Material provided
<<<<

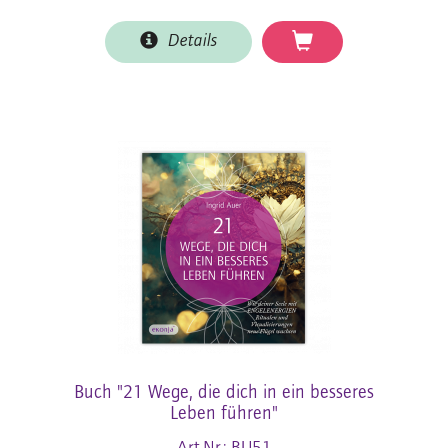
Details
Buch "21 Wege, die dich in ein besseres
Leben führen"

>>>>

Task objective
The line containing "in ein besseres" and each line after it through the end of the listing above must be printed exactly, with nothing added.

Exercise result
Buch "21 Wege, die dich in ein besseres
Leben führen"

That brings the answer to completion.